(Saved data entries)
-------
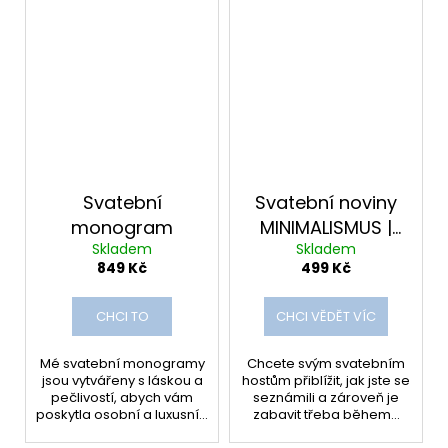
Svatební
Svatební noviny
monogram
MINIMALISMUS |
Skladem
Skladem
ŠABLONA v CANVĚ
849 Kč
499 Kč
CHCI TO
CHCI VĚDĚT VÍC
Mé svatební monogramy
Chcete svým svatebním
jsou vytvářeny s láskou a
hostům přiblížit, jak jste se
pečlivostí, abych vám
seznámili a zároveň je
poskytla osobní a luxusní...
zabavit třeba během...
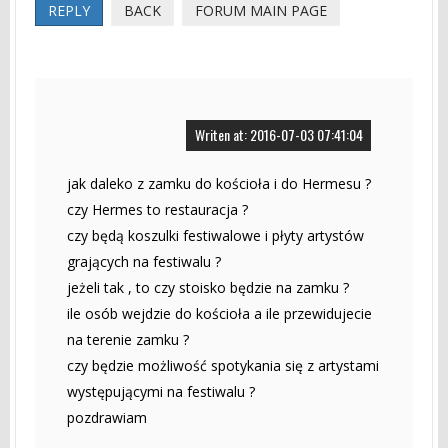
REPLY
BACK
FORUM MAIN PAGE
Writen at: 2016-07-03 07:41:04
jak daleko z zamku do kościoła i do Hermesu ?
czy Hermes to restauracja ?
czy będą koszulki festiwalowe i płyty artystów
grających na festiwalu ?
jeżeli tak , to czy stoisko będzie na zamku ?
ile osób wejdzie do kościoła a ile przewidujecie
na terenie zamku ?
czy będzie możliwość spotykania się z artystami
występującymi na festiwalu ?
pozdrawiam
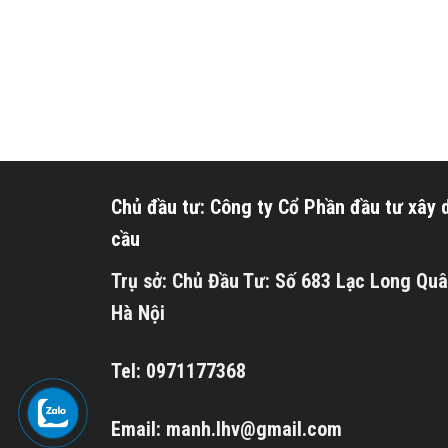
Chủ đầu tư: Công ty Cổ Phần đầu tư xây
cầu
Trụ sở: Chủ Đầu Tư: Số 683 Lạc Long Quâ
Hà Nội
Tel: 0971177368
Email: manh.lhv@gmail.com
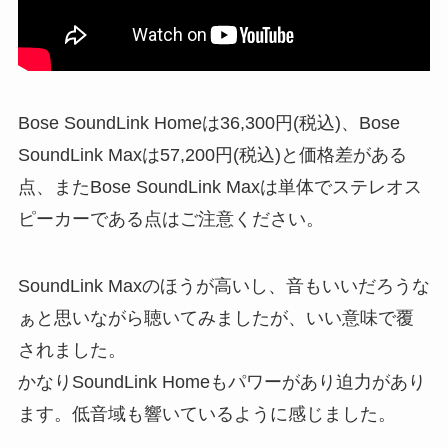
Bose SoundLink Homeは36,300円(税込)、Bose
SoundLink Maxは57,200円(税込)と価格差がある
点、またBose SoundLink Maxは単体でステレオス
ピーカーである点はご注意ください。
SoundLink Maxのほうが高いし、音もいいだろうな
ぁと思いながら聴いてみましたが、いい意味で覆
されました。
かなりSoundLink Homeもパワーがあり迫力があり
ます。低音域も響いているように感じました。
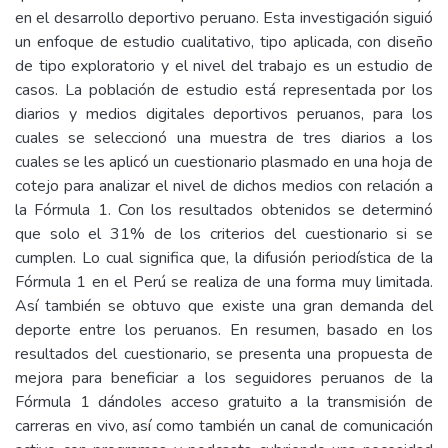
en el desarrollo deportivo peruano. Esta investigación siguió
un enfoque de estudio cualitativo, tipo aplicada, con diseño
de tipo exploratorio y el nivel del trabajo es un estudio de
casos. La población de estudio está representada por los
diarios y medios digitales deportivos peruanos, para los
cuales se seleccionó una muestra de tres diarios a los
cuales se les aplicó un cuestionario plasmado en una hoja de
cotejo para analizar el nivel de dichos medios con relación a
la Fórmula 1. Con los resultados obtenidos se determinó
que solo el 31% de los criterios del cuestionario si se
cumplen. Lo cual significa que, la difusión periodística de la
Fórmula 1 en el Perú se realiza de una forma muy limitada.
Así también se obtuvo que existe una gran demanda del
deporte entre los peruanos. En resumen, basado en los
resultados del cuestionario, se presenta una propuesta de
mejora para beneficiar a los seguidores peruanos de la
Fórmula 1 dándoles acceso gratuito a la transmisión de
carreras en vivo, así como también un canal de comunicación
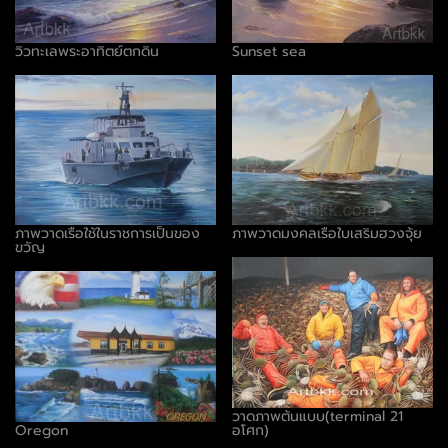
วิวทะเลพระอาทิตย์ตกดิน
Sunset sea
ภาพวาดเรือใช้ในราชการเป็นของ
ภาพวาดมงคลเรือใบเสริมฮวงจุ้ย
ขวัญ
วาดภาพต้นแบบ(terminal 21
Oregon
อโศก)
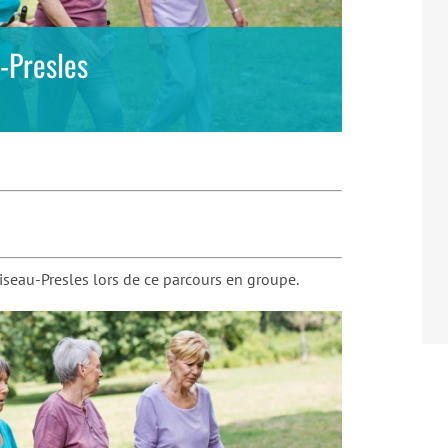
u-Presles
iseau-Presles lors de ce parcours en groupe.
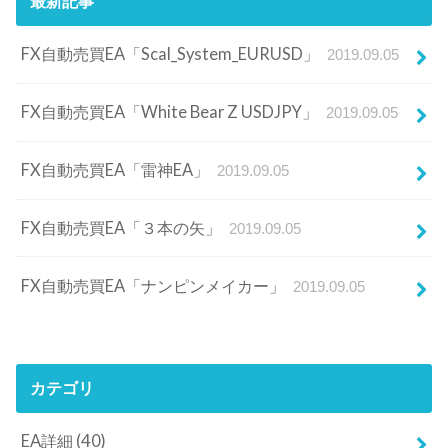
最新記事
FX自動売買EA「Scal_System_EURUSD」
2019.09.05
FX自動売買EA「White Bear Z USDJPY」
2019.09.05
FX自動売買EA「雷神EA」
2019.09.05
FX自動売買EA「３本の矢」
2019.09.05
FX自動売買EA「ナンピンメイカー」
2019.09.05
カテゴリ
EA詳細
(40)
-------
**About this exercise**: Copy the records above exactly. Do not carry any picture into the copy.

**Solution**:
Svatební
Svatební noviny
monogram
MINIMALISMUS |
Skladem
Skladem
ŠABLONA v CANVĚ
849 Kč
499 Kč
CHCI TO
CHCI VĚDĚT VÍC
Mé svatební monogramy
Chcete svým svatebním
jsou vytvářeny s láskou a
hostům přiblížit, jak jste se
pečlivostí, abych vám
seznámili a zároveň je
poskytla osobní a luxusní...
zabavit třeba během...
REPLY
BACK
FORUM MAIN PAGE
Writen at: 2016-07-03 07:41:04
jak daleko z zamku do kościoła i do Hermesu ?
czy Hermes to restauracja ?
czy będą koszulki festiwalowe i płyty artystów
grających na festiwalu ?
jeżeli tak , to czy stoisko będzie na zamku ?
ile osób wejdzie do kościoła a ile przewidujecie
na terenie zamku ?
czy będzie możliwość spotykania się z artystami
występującymi na festiwalu ?
pozdrawiam
Chủ đầu tư: Công ty Cổ Phần đầu tư xây
cầu
Trụ sở: Chủ Đầu Tư: Số 683 Lạc Long Quâ
Hà Nội
Tel: 0971177368
Email: manh.lhv@gmail.com
Bose SoundLink Homeは36,300円(税込)、Bose
SoundLink Maxは57,200円(税込)と価格差がある
点、またBose SoundLink Maxは単体でステレオス
ピーカーである点はご注意ください。
SoundLink Maxのほうが高いし、音もいいだろうな
ぁと思いながら聴いてみましたが、いい意味で覆
されました。
かなりSoundLink Homeもパワーがあり迫力があり
ます。低音域も響いているように感じました。
en el desarrollo deportivo peruano. Esta investigación siguió
un enfoque de estudio cualitativo, tipo aplicada, con diseño
de tipo exploratorio y el nivel del trabajo es un estudio de
casos. La población de estudio está representada por los
diarios y medios digitales deportivos peruanos, para los
cuales se seleccionó una muestra de tres diarios a los
cuales se les aplicó un cuestionario plasmado en una hoja de
cotejo para analizar el nivel de dichos medios con relación a
la Fórmula 1. Con los resultados obtenidos se determinó
que solo el 31% de los criterios del cuestionario si se
cumplen. Lo cual significa que, la difusión periodística de la
Fórmula 1 en el Perú se realiza de una forma muy limitada.
Así también se obtuvo que existe una gran demanda del
deporte entre los peruanos. En resumen, basado en los
resultados del cuestionario, se presenta una propuesta de
mejora para beneficiar a los seguidores peruanos de la
Fórmula 1 dándoles acceso gratuito a la transmisión de
carreras en vivo, así como también un canal de comunicación
วิวทะเลพระอาทิตย์ตกดิน
Sunset sea
ภาพวาดเรือใช้ในราชการเป็นของ
ภาพวาดมงคลเรือใบเสริมฮวงจุ้ย
ขวัญ
วาดภาพต้นแบบ(terminal 21
Oregon
อโศก)
u-Presles
iseau-Presles lors de ce parcours en groupe.
最新記事
FX自動売買EA「Scal_System_EURUSD」
2019.09.05
FX自動売買EA「White Bear Z USDJPY」
2019.09.05
FX自動売買EA「雷神EA」
2019.09.05
FX自動売買EA「３本の矢」
2019.09.05
FX自動売買EA「ナンピンメイカー」
2019.09.05
カテゴリ
EA詳細
(40)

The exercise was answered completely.